«Sapevo di soffrire, ma non capivo perché». INTERVISTA ad un’ex paziente GET
Le parole di una persona che ha vissuto sulla sua pelle il disturbo borderline di personalità, ora guarita e «riconsegnata al mondo»

Dal sito web della Clinica Santa Croce di Orselina (partner di progetto), pubblichiamo un’intervista ad un’ex paziente del GET, trattamento di cura per pazienti con disturbo borderline di personalità. Il metodo è stato ideato da Raffaele Visintini, coordinatore d’area per Psicologia Clinica e Psicoterapia e responsabile Day Hospital disturbi di personalità – Irccs San Raffaele (partner di Young Inclusion). Tra le azioni di progetto vi è anche l’applicazione di tale metodo in ambito di community care.
Come spiegherebbe a chi non lo conosce, ed utilizzando il suo punto di vista, il disturbo borderline?
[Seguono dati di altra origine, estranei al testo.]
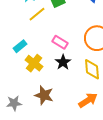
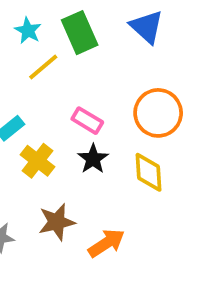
brown star: (44, 95) -> (57, 222), turned -30
orange arrow: (88, 100) -> (106, 243), moved

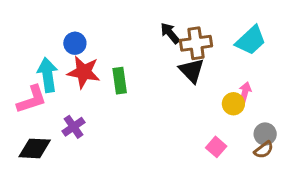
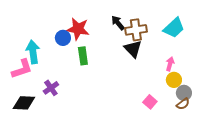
blue circle: (75, 43) -> (63, 38), moved
red star: (84, 72) -> (78, 29), moved
yellow circle: (233, 104) -> (174, 80), moved

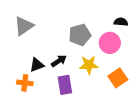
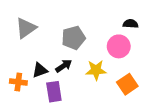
gray pentagon: (80, 35) -> (73, 38), moved
orange cross: (25, 83) -> (18, 82), moved
purple rectangle: (65, 85) -> (54, 92), moved

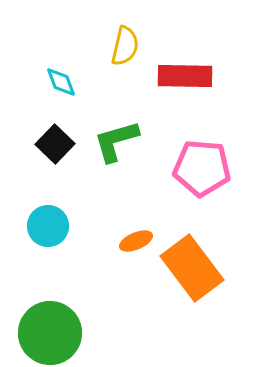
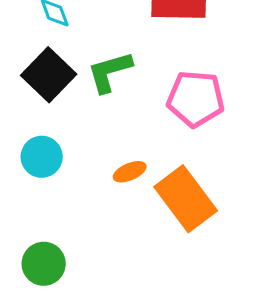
black square: (55, 144) -> (49, 75), size x1.4
green circle: (50, 333) -> (44, 264), size x0.7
Se dovessi descrivere come ho vissuto il disturbo, sulla base dell’esperienza direi: soffrire un’immagine sempre e fortemente imperfetta proiettata dagli altri (magari per esperienze in passato), basata su responsabilità enormi ed impossibili da affrontare, dove si ricerca disperatamente un aiuto dall’esterno attraverso vari canali. Io ho avuto e sentito fortemente la necessità che qualcuno mi spiegasse passo per passo perché mi sentivo cosi inadeguata nel mondo. Avevo il disperato bisogno che qualcuno mi facesse sentire viva e non abbandonata in questo senso di vuoto. Allo stesso tempo volevo impressionare gli altri per fargli capire quanto ero “forte” con magari un’immagine fortemente aggressiva, completamente lontana dal mio vero essere. Infatti sentivo una immensa paura sotto quell’aggressività.
Non riuscivo minimamente a capire la diversità del mondo perché io non ero qualcosa, io ero tutto. Mi sono stupita quando ho capito che si poteva pensare in modi così diversi e ognuno potesse avere la propria idea. Credevo che le persone fossero o buone o cattive, senza una via di mezzo. Non riuscivo a capire che quando sei arrabbiato vedi le cose in un modo ed è normale che sia diverso dal vederle quando sei in quiete. Non riuscivo a capire che noi non siamo quello che facciamo o diciamo, non siamo buoni o cattivi perché io mi sono sentita sempre sotto giudizio di me stessa e questo mi privava della libertà di essere qualcuno. Pensavo esistessero schemi predefiniti, rigidi e quando ho scoperto che il mondo è pieno di “dipende” mi sono sentita sollevata. Ho sempre avuto paura che la gente volesse farmi del male, che la gente fosse il male. Faccio ancora fatica a fidarmi, però ci sto lavorando, come con la fiducia in me stessa.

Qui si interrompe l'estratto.